WT, NAIP-/- (A), and CASP1-/- (A, B) THP-1 monocyte-derived macrophages were primed with 100 ng/mL Pam3CSK4 for 16 hours. Cells were then infected with PBS (Mock) or WT S. Typhimurium (A) or ΔsipB S. Typhimurium (B) at an MOI = 20. At 5 hpi, cells were left untreated or treated with 500 µM CHQ for 1 hour. Then, at 6 hpi, cells were lysed, and bacteria were subsequently plated to calculate CFU. CFU/well of vacuolar (CHQ-sensitive) and cytosolic (CHQ-resistant) bacteria were calculated from the total bacteria. (C,D) WT, NAIP-/-, and CASP1-/- THP-1 monocyte-derived macrophages were primed with 100 ng/mL Pam3CSK4 for 16 hours. Cells were then infected with PBS (Mock) or WT S. Typhimurium constitutively expressing mCherry and harboring the GFP cytosolic reporter plasmid, pNF101, at an MOI = 20. Cells were fixed at 8 hpi and stained for DAPI to label DNA (blue). (C) The number of GFP-positive, mCherry-positive bacteria (cytosolic) per cell and the number of GFP-negative, mCherry-positive bacteria (vacuolar) per cell were scored by fluorescence microscopy. Each small dot represents one infected cell. 150 total infected cells were scored for each genotype. (D) Representative images from 8 hpi are shown. Scale bar represents 10 µm. White arrows indicate cytosolic bacteria (GFP-positive, mCherry-positive). Bars represent the mean for each genotype (A, B). Error bars represent the standard deviation of triplicate wells from one experiment (A, B). ns – not significant, *p< 0.05, ****p < 0.0001 by Dunnett’s multiple comparisons test (A) or by Tukey’s multiple comparisons test (B). Data shown are representative of at least three independent experiments (A, B, C).

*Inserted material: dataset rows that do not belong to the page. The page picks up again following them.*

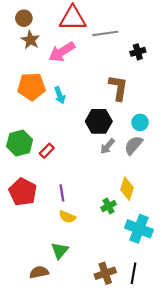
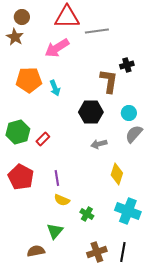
brown star: (30, 40) -> (15, 37), moved
black cross: (138, 52) -> (127, 65), moved
gray semicircle: (134, 145) -> (134, 134), moved
gray arrow: (107, 146) -> (99, 144), moved, turned 35
green cross: (109, 206) -> (87, 214), moved, turned -32

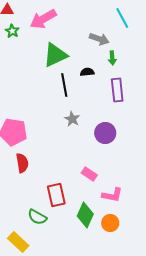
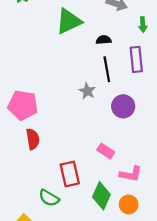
green arrow: (112, 58) -> (143, 25), moved
black line: (64, 85) -> (107, 69), moved

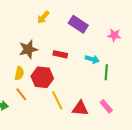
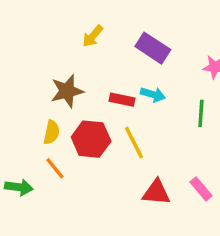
cyan arrow: (92, 59) -> (153, 94), moved
green line: (106, 72) -> (201, 113), moved
yellow line: (57, 100) -> (134, 143), moved

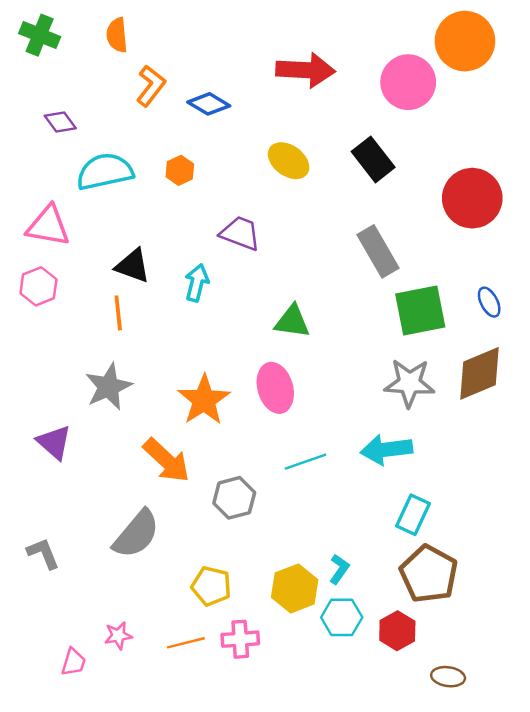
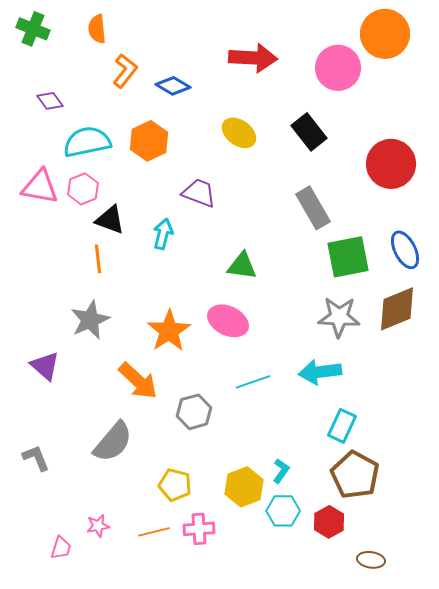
orange hexagon: (180, 170) -> (149, 141), size x1.6
pink hexagon: (38, 286) -> (83, 189), moved
blue ellipse: (489, 302) -> (405, 250), size x1.5
pink ellipse: (275, 388) -> (228, 321), turned -48

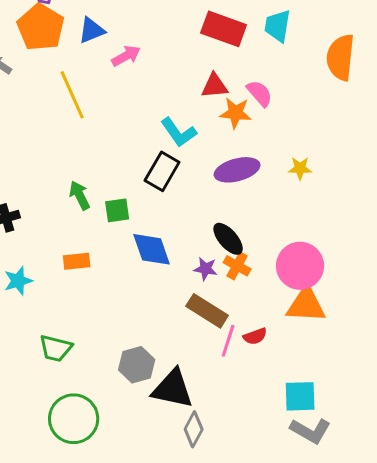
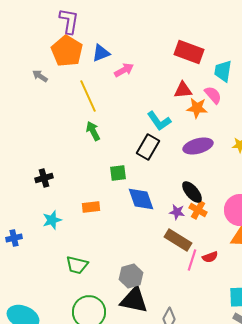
cyan trapezoid: (278, 26) -> (223, 71), moved
green arrow: (80, 195) -> (93, 131), moved
black triangle: (173, 389) -> (134, 300), moved

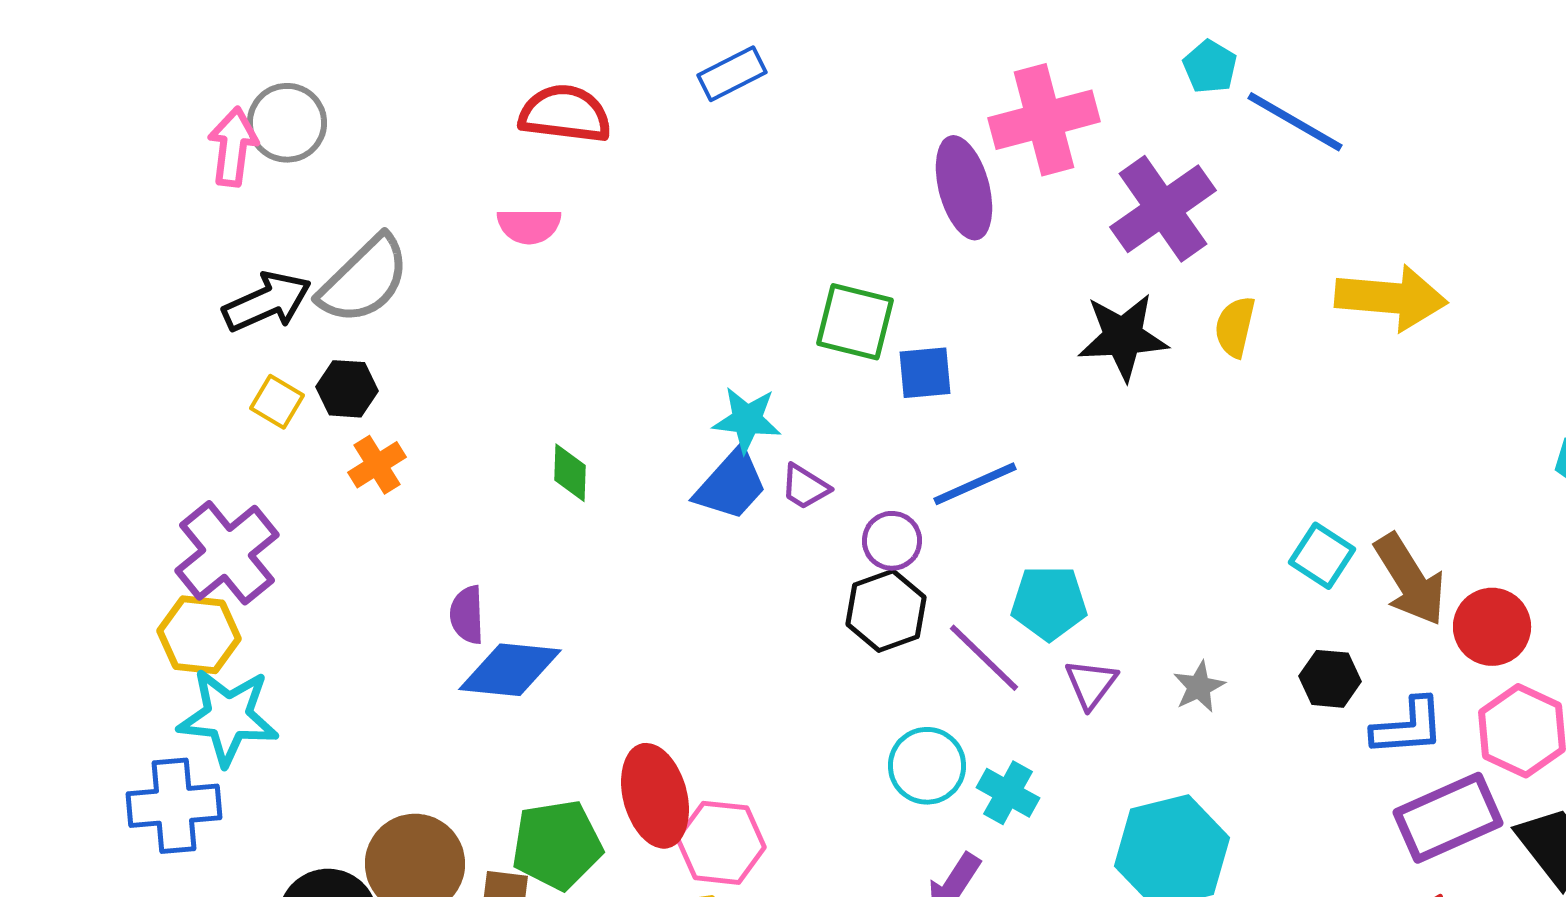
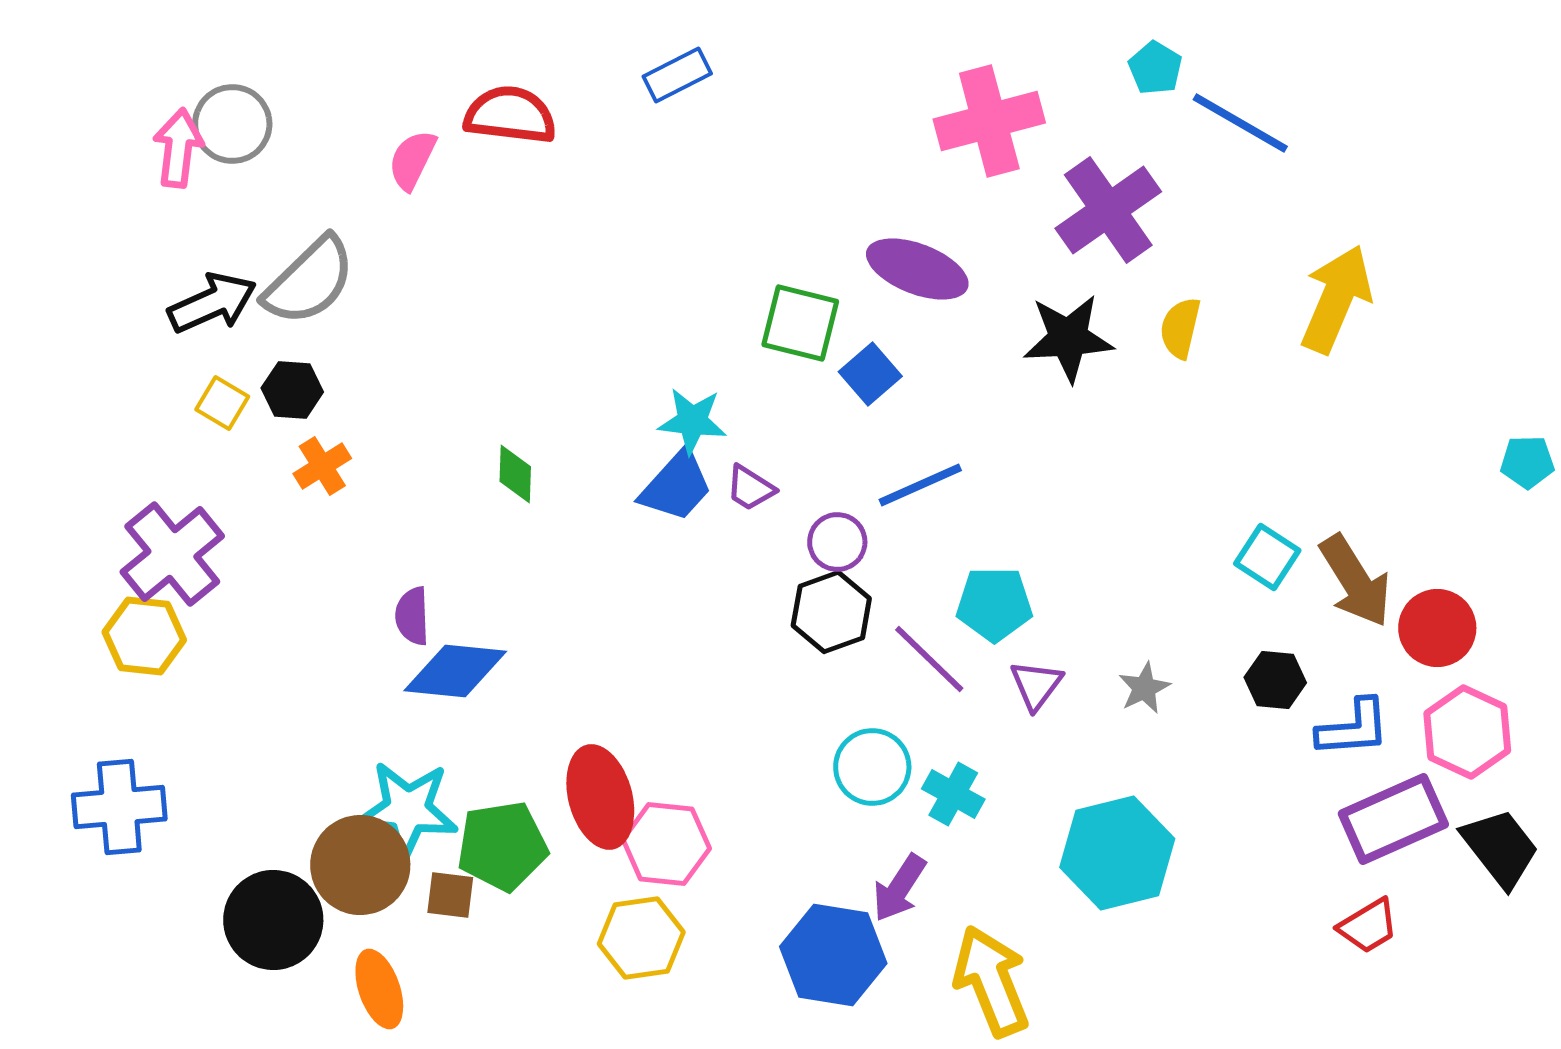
purple ellipse: (964, 188) -> (917, 269), moved, turned -54
pink semicircle: (529, 226) -> (412, 160), moved, turned 116
yellow arrow: (1391, 298) -> (1336, 299), turned -72
blue square: (925, 373) -> (870, 374), turned -36
cyan star: (228, 717) -> (407, 810), moved

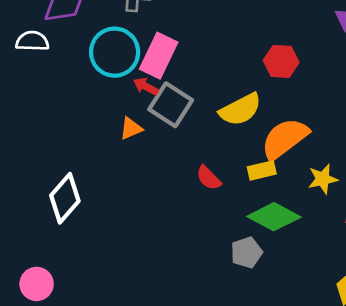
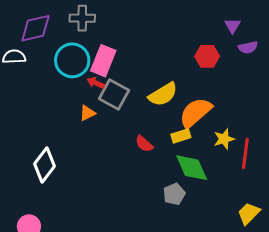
red hexagon: (281, 61) -> (207, 56), moved
green diamond: (274, 217) -> (192, 168), turned 42

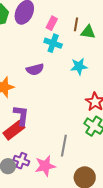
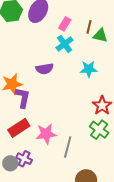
cyan cross: (53, 43) -> (65, 44), turned 30
purple L-shape: (21, 115) -> (23, 98), moved
pink star: (45, 166) -> (46, 134), moved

Inflammasome activation modulates the cytosolic exposure of Salmonella in human macrophages.

(A, B) WT and CASP1-/- THP-1 monocyte-derived macrophages were primed with 100 ng/mL Pam3CSK4 for 16 hours. Cells were then infected with WT S. Typhimurium at an MOI = 20. At 8 hpi, cells were fixed and collected to be processed for transmission electron microscopy. Representative transmission electron micrographs are shown. Salmonella (green) in an SCV (maroon) with cytosolic or vacuolar clearance (yellow). Scale bar represents 1 µm [A(i), B(i)] or 400 nm [A(ii), B(ii)]. (A) WT THP-1s, (ii) is an inset from (i). White arrows indicate vacuolar bacteria. (B) CASP1-/- THP-1s, (ii) is an inset from (i). White arrows indicate vacuolar bacteria, cyan arrows indicate partially cytosolic bacteria, and black asterisk indicates a fully cytosolic bacterium. (C) CASP1-/- THP-1 monocyte-derived macrophages were primed with 100 ng/mL Pam3CSK4 for 16 hours. Cells were then infected with WT S. Typhimurium at an MOI = 20. At 8 hpi, cells were fixed and collected to be processed for transmission electron microscopy. Representative tomogram slices are shown, depicting Salmonella (green) in an SCV with a discontinuous vacuolar membrane (maroon).